HOW TO COMPLETE THIS TASK: Reproduce, exactly and only, the lines of the data that follows from the one containing "Handelsnamen" down to the one containing "Privacy Policy", without pictures.

——————

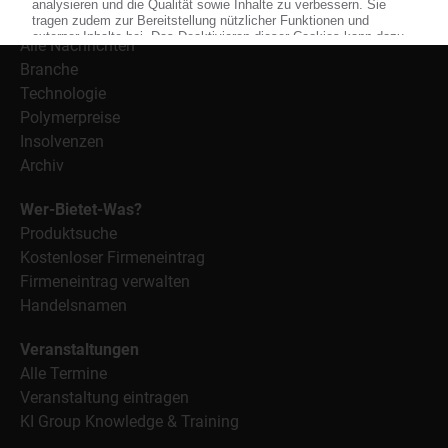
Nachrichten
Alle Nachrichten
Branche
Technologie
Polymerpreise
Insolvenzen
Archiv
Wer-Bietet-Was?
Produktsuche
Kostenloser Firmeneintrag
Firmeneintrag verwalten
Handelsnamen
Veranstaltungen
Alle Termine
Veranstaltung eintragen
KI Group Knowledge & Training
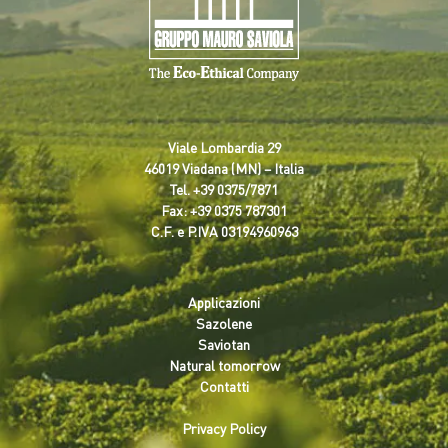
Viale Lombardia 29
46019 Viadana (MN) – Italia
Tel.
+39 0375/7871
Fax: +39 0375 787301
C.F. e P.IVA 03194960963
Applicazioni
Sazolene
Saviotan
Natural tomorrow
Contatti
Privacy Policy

——————

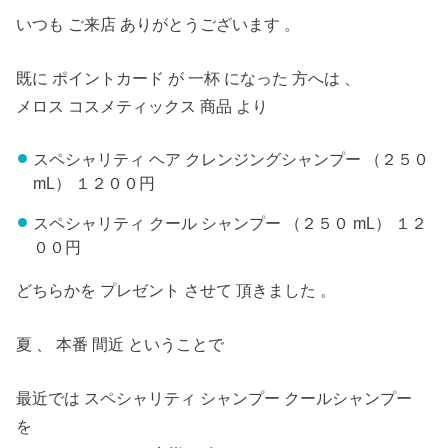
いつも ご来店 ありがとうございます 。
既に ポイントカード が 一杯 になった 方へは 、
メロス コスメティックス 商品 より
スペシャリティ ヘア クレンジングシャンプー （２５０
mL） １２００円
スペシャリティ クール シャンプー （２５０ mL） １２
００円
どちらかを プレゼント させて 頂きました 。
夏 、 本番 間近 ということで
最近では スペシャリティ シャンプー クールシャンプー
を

——————

THE ANSWER:
Handelsnamen
Veranstaltungen
Alle Termine
Veranstaltung eintragen
KI Group Knowledge & Training
Viale Lombardia 29
46019 Viadana (MN) – Italia
Tel.
+39 0375/7871
Fax: +39 0375 787301
C.F. e P.IVA 03194960963
Applicazioni
Sazolene
Saviotan
Natural tomorrow
Contatti
Privacy Policy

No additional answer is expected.